Completion of the Sunshine Coast Hospital was originally set for 2014 on a site at Sippy Downs, Kawana, but the release of the 2009 Queensland budget saw the project relocated to a site on Kawana Way and rescheduled to 2016.
Before the independents’ decision to back a Labor government, current member for Kawana, the LNP’s Jarrod Bleijie, was hopeful of a Coalition victory, not only due to party preference, but also due to his hope in securing funds from his federal counterparts.
“I hope the independents give their preference to the Coalition,” he said.
“I can make some recommendations to the health minister Peter Dutton to try and get him up the coast to try and get this hospital going sooner rather than later.”
Despite the Coalition’s loss of majority in the House of Representatives, Mr Bleijie may get the injection of funding and resources he was chasing from a federal Labor government instead.
However, Mr Bleijie hopes Ms Gillard’s Labor Government will be truer to its word than its state counterpart.
“Knowing this (state) Government I don’t trust anything they say any more, and that’s the view in terms of the hospital on the Sunshine Coast,” he said.
Mr Bleijie is furious at the Government’s handling of such a vital piece of infrastructure for the growing region.
“The State Government says by 2031 there will be half-a-million people on the Sunshine Coast,” he said.
“For the sake of planning and infrastructure you can’t keep delaying hospitals.”
The government desired to deliver the project as a public private partnership.
Kevin Hegarty, district chief executive officer of the Sunshine Coast-Wide Bay Health Service District maintains that the hospital’s delay was due to global, financial strains on the private sector.
“The decision to delay the delivery of the [hospital] from 2014 to 2016 was made in response to market sounding undertaken in early 2009 regarding the affect of the global financial crisis on the project,” he said
“The feedback received during the market sounding confirmed that the global financial crisis had made it difficult for the private sector to secure funding.”
The Nambour General Hospital is currently the closest major health care centre for the majority of the Sunshine Coast’s 300,000 strong population, however it’s still more than an hour away for most residents.
Queensland Health currently has plans to deliver 96 new beds to the Nambour Hospital by August next year and a private hospital on the Kawana Way site by 2013.
But Mr Bleijie believes these actions will be too little too late.
“In reality out of the private hospital there’s only going to be 70 then up to 110 beds, which is great, extra beds on the Sunshine Coast is fantastic but we need more than 70 to 110 beds,” he said.
Mr Hegarty says the additions to the already established health care centres, including an expanded emergency service at Caloundra, will help to alleviate much of the medical strain on the area.
“The new and expanded services will mean fewer people having to travel to Brisbane hospitals for care and allows for the ramp up of services and staffing levels ahead of the Sunshine Coast University Hospital opening,” he said.
“However, patients requiring highly specialised care such as transplants will continue to access specialists at the major Brisbane hospitals.”

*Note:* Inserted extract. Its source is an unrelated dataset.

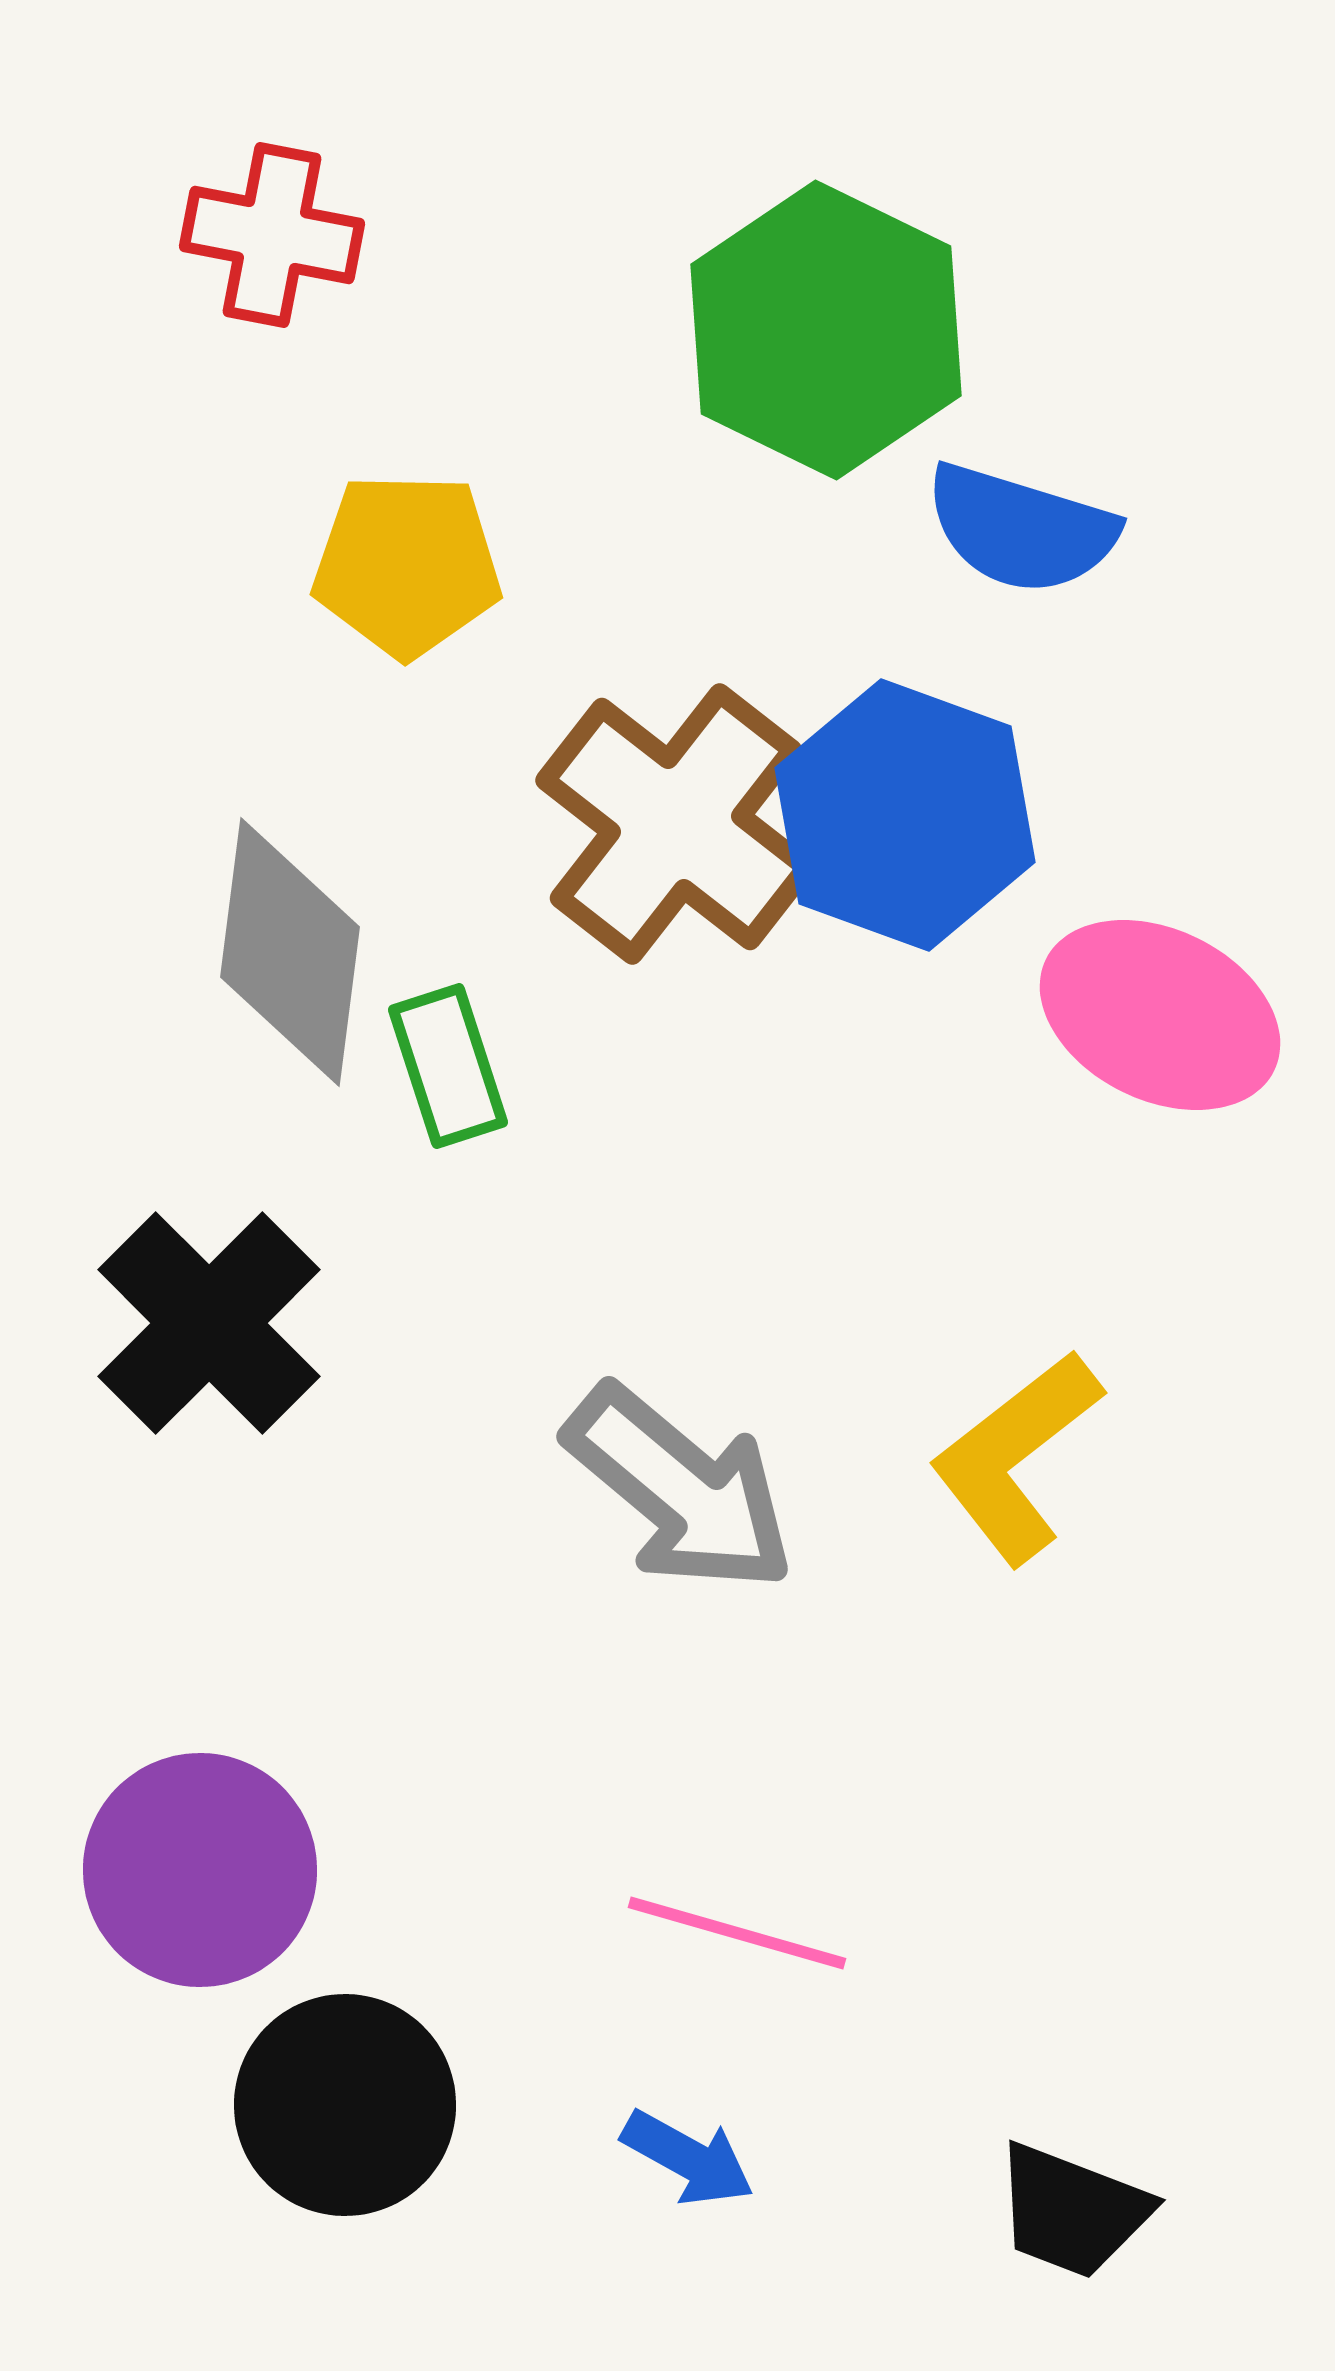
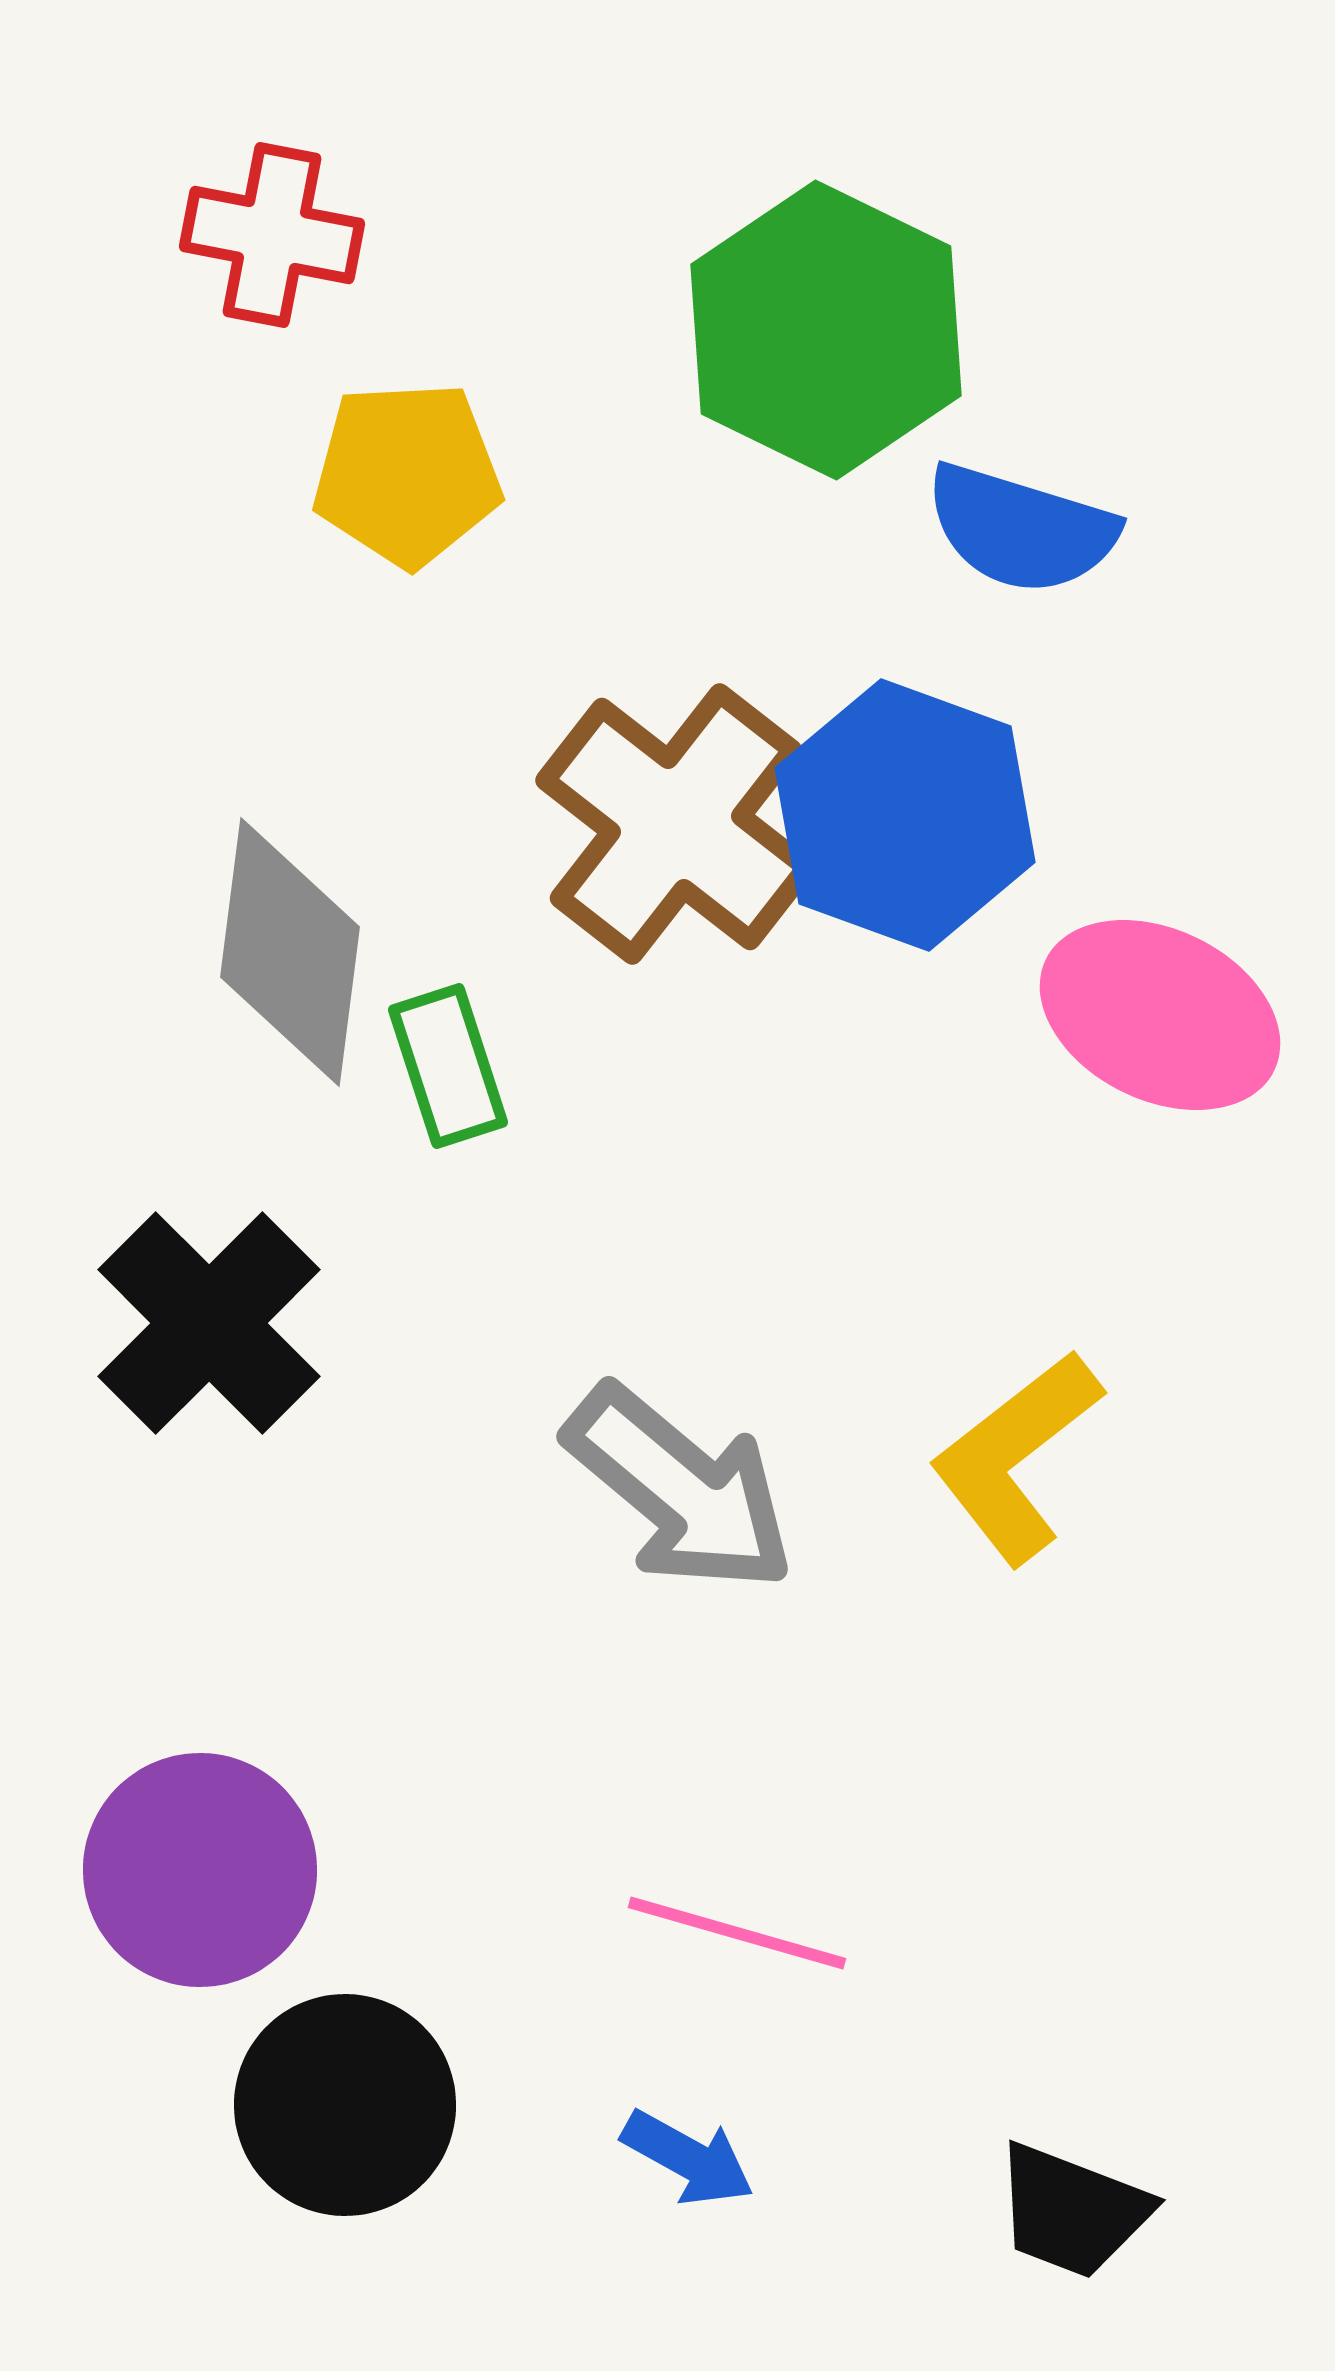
yellow pentagon: moved 91 px up; rotated 4 degrees counterclockwise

Earlier this year 30,000 Sunshine Coast residents signed a petition to have the project moved forward.
Even though the current 2016 completion date has remained unchanged, Mr Bleijie is ecstatic over the announcement of $700 million of additional health services for the Sunshine Coast.
“I have a firm belief that would not have been achieved if the community sat back and accepted the delayed hospital and was not continually at the throat the Government,” he said.